Page segmentation data:
:::::

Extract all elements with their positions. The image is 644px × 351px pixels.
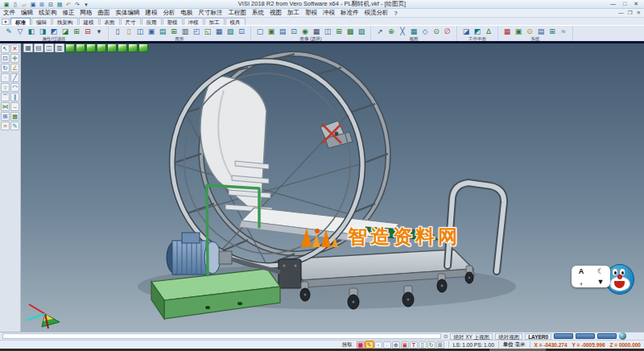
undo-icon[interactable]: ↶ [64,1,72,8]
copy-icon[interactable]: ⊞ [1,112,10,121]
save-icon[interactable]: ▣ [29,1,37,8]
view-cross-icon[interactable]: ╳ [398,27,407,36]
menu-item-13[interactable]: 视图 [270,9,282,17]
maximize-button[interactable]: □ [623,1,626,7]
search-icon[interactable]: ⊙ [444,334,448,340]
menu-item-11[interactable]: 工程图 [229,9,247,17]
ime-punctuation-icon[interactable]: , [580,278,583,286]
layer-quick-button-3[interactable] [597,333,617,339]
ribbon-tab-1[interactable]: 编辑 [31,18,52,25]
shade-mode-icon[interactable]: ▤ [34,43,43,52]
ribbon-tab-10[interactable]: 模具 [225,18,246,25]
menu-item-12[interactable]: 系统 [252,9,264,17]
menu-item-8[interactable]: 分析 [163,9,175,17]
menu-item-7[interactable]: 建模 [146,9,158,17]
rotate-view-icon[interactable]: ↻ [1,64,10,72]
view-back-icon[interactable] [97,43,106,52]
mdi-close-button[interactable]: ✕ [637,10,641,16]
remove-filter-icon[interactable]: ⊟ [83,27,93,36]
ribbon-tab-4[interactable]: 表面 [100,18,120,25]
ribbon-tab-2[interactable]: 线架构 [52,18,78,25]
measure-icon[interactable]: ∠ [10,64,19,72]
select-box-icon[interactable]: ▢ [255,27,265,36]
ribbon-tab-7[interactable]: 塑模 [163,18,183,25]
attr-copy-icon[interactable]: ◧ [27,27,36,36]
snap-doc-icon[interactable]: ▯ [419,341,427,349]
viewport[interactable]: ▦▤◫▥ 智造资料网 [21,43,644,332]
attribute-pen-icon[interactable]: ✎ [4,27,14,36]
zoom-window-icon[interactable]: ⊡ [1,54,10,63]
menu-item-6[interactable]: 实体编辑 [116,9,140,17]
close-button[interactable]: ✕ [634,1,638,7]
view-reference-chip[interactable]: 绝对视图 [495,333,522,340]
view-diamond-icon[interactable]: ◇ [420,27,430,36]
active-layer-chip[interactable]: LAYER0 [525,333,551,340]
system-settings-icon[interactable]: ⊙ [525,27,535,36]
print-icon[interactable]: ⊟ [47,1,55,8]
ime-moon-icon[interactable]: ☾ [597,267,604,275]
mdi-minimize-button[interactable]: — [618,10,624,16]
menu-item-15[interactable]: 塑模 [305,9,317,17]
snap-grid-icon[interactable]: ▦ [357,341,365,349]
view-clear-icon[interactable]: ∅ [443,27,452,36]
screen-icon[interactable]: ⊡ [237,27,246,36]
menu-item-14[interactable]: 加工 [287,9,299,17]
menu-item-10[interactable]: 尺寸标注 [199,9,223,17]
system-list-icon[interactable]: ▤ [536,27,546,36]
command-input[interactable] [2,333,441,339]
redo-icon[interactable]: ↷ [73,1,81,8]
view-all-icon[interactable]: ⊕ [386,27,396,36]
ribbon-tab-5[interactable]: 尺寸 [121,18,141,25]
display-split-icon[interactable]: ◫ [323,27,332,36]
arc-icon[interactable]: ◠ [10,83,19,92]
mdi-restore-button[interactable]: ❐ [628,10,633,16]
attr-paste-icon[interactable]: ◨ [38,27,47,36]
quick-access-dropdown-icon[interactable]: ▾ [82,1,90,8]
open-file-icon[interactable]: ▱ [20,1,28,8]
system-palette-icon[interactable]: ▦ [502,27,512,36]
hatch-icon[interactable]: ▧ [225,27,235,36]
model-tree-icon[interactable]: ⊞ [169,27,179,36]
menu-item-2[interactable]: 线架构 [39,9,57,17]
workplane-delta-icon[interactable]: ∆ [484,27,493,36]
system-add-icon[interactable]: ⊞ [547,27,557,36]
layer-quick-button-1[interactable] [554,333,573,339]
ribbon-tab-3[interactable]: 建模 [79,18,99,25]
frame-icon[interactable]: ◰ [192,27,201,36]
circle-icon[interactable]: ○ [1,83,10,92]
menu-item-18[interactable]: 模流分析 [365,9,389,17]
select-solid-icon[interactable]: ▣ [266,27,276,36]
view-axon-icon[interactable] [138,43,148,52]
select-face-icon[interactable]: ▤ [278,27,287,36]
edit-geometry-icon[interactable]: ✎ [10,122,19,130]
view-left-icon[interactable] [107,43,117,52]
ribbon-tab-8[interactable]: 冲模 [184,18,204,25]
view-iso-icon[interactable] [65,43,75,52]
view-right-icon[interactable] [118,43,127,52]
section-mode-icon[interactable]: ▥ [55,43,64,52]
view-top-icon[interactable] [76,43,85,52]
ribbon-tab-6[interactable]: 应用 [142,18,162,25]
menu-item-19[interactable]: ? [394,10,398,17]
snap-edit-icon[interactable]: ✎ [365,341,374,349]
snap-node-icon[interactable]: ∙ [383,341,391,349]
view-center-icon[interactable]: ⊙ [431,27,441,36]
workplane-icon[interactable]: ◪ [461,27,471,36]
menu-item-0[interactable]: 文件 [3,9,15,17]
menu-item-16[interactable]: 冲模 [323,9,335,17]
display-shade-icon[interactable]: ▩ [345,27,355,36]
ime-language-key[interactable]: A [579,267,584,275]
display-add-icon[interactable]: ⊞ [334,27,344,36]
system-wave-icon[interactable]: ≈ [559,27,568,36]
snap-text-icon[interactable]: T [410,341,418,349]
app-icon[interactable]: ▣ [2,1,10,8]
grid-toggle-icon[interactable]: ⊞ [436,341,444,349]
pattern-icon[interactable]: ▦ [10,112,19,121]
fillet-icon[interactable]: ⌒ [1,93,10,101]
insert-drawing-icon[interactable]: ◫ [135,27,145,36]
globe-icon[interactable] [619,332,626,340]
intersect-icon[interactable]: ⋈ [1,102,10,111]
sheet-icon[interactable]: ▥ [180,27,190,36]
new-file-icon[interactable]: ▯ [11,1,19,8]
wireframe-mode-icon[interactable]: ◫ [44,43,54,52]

:::::

-- WORK INSTRUCTIONS --
Output the data exactly as it appears. The pictures do not belong in it.

-- REPLY --
Extract all elements with their positions. The image is 644px × 351px pixels.
undo-icon[interactable]: ↶ [64,1,72,8]
copy-icon[interactable]: ⊞ [1,112,10,121]
save-icon[interactable]: ▣ [29,1,37,8]
view-cross-icon[interactable]: ╳ [398,27,407,36]
menu-item-13[interactable]: 视图 [270,9,282,17]
maximize-button[interactable]: □ [623,1,626,7]
search-icon[interactable]: ⊙ [444,334,448,340]
menu-item-11[interactable]: 工程图 [229,9,247,17]
ime-punctuation-icon[interactable]: , [580,278,583,286]
layer-quick-button-3[interactable] [597,333,617,339]
ribbon-tab-1[interactable]: 编辑 [31,18,52,25]
shade-mode-icon[interactable]: ▤ [34,43,43,52]
ribbon-tab-10[interactable]: 模具 [225,18,246,25]
menu-item-12[interactable]: 系统 [252,9,264,17]
menu-item-8[interactable]: 分析 [163,9,175,17]
menu-item-7[interactable]: 建模 [146,9,158,17]
rotate-view-icon[interactable]: ↻ [1,64,10,72]
view-back-icon[interactable] [97,43,106,52]
mdi-close-button[interactable]: ✕ [637,10,641,16]
remove-filter-icon[interactable]: ⊟ [83,27,93,36]
ribbon-tab-4[interactable]: 表面 [100,18,120,25]
ribbon-tab-2[interactable]: 线架构 [52,18,78,25]
measure-icon[interactable]: ∠ [10,64,19,72]
select-box-icon[interactable]: ▢ [255,27,265,36]
ribbon-tab-7[interactable]: 塑模 [163,18,183,25]
attr-copy-icon[interactable]: ◧ [27,27,36,36]
snap-doc-icon[interactable]: ▯ [419,341,427,349]
viewport[interactable]: ▦▤◫▥ 智造资料网 [21,43,644,332]
attribute-pen-icon[interactable]: ✎ [4,27,14,36]
zoom-window-icon[interactable]: ⊡ [1,54,10,63]
menu-item-6[interactable]: 实体编辑 [116,9,140,17]
close-button[interactable]: ✕ [634,1,638,7]
view-reference-chip[interactable]: 绝对视图 [495,333,522,340]
view-diamond-icon[interactable]: ◇ [420,27,430,36]
active-layer-chip[interactable]: LAYER0 [525,333,551,340]
system-settings-icon[interactable]: ⊙ [525,27,535,36]
print-icon[interactable]: ⊟ [47,1,55,8]
ime-moon-icon[interactable]: ☾ [597,267,604,275]
mdi-minimize-button[interactable]: — [618,10,624,16]
menu-item-15[interactable]: 塑模 [305,9,317,17]
snap-grid-icon[interactable]: ▦ [357,341,365,349]
view-clear-icon[interactable]: ∅ [443,27,452,36]
screen-icon[interactable]: ⊡ [237,27,246,36]
menu-item-14[interactable]: 加工 [287,9,299,17]
menu-item-10[interactable]: 尺寸标注 [199,9,223,17]
system-list-icon[interactable]: ▤ [536,27,546,36]
command-input[interactable] [2,333,441,339]
redo-icon[interactable]: ↷ [73,1,81,8]
view-all-icon[interactable]: ⊕ [386,27,396,36]
ribbon-tab-5[interactable]: 尺寸 [121,18,141,25]
display-split-icon[interactable]: ◫ [323,27,332,36]
arc-icon[interactable]: ◠ [10,83,19,92]
mdi-restore-button[interactable]: ❐ [628,10,633,16]
attr-paste-icon[interactable]: ◨ [38,27,47,36]
quick-access-dropdown-icon[interactable]: ▾ [82,1,90,8]
open-file-icon[interactable]: ▱ [20,1,28,8]
system-palette-icon[interactable]: ▦ [502,27,512,36]
hatch-icon[interactable]: ▧ [225,27,235,36]
model-tree-icon[interactable]: ⊞ [169,27,179,36]
menu-item-2[interactable]: 线架构 [39,9,57,17]
workplane-delta-icon[interactable]: ∆ [484,27,493,36]
system-add-icon[interactable]: ⊞ [547,27,557,36]
layer-quick-button-1[interactable] [554,333,573,339]
ribbon-tab-3[interactable]: 建模 [79,18,99,25]
frame-icon[interactable]: ◰ [192,27,201,36]
circle-icon[interactable]: ○ [1,83,10,92]
menu-item-18[interactable]: 模流分析 [365,9,389,17]
select-solid-icon[interactable]: ▣ [266,27,276,36]
view-axon-icon[interactable] [138,43,148,52]
select-face-icon[interactable]: ▤ [278,27,287,36]
edit-geometry-icon[interactable]: ✎ [10,122,19,130]
view-left-icon[interactable] [107,43,117,52]
ribbon-tab-8[interactable]: 冲模 [184,18,204,25]
view-iso-icon[interactable] [65,43,75,52]
view-right-icon[interactable] [118,43,127,52]
section-mode-icon[interactable]: ▥ [55,43,64,52]
view-top-icon[interactable] [76,43,85,52]
ribbon-tab-6[interactable]: 应用 [142,18,162,25]
menu-item-19[interactable]: ? [394,10,398,17]
snap-edit-icon[interactable]: ✎ [365,341,374,349]
snap-node-icon[interactable]: ∙ [383,341,391,349]
view-center-icon[interactable]: ⊙ [431,27,441,36]
workplane-icon[interactable]: ◪ [461,27,471,36]
menu-item-0[interactable]: 文件 [3,9,15,17]
menu-item-16[interactable]: 冲模 [323,9,335,17]
display-shade-icon[interactable]: ▩ [345,27,355,36]
ime-language-key[interactable]: A [579,267,584,275]
display-add-icon[interactable]: ⊞ [334,27,344,36]
system-wave-icon[interactable]: ≈ [559,27,568,36]
snap-text-icon[interactable]: T [410,341,418,349]
app-icon[interactable]: ▣ [2,1,10,8]
grid-toggle-icon[interactable]: ⊞ [436,341,444,349]
pattern-icon[interactable]: ▦ [10,112,19,121]
fillet-icon[interactable]: ⌒ [1,93,10,101]
insert-drawing-icon[interactable]: ◫ [135,27,145,36]
globe-icon[interactable] [619,332,626,340]
intersect-icon[interactable]: ⋈ [1,102,10,111]
sheet-icon[interactable]: ▥ [180,27,190,36]
new-file-icon[interactable]: ▯ [11,1,19,8]
wireframe-mode-icon[interactable]: ◫ [44,43,54,52]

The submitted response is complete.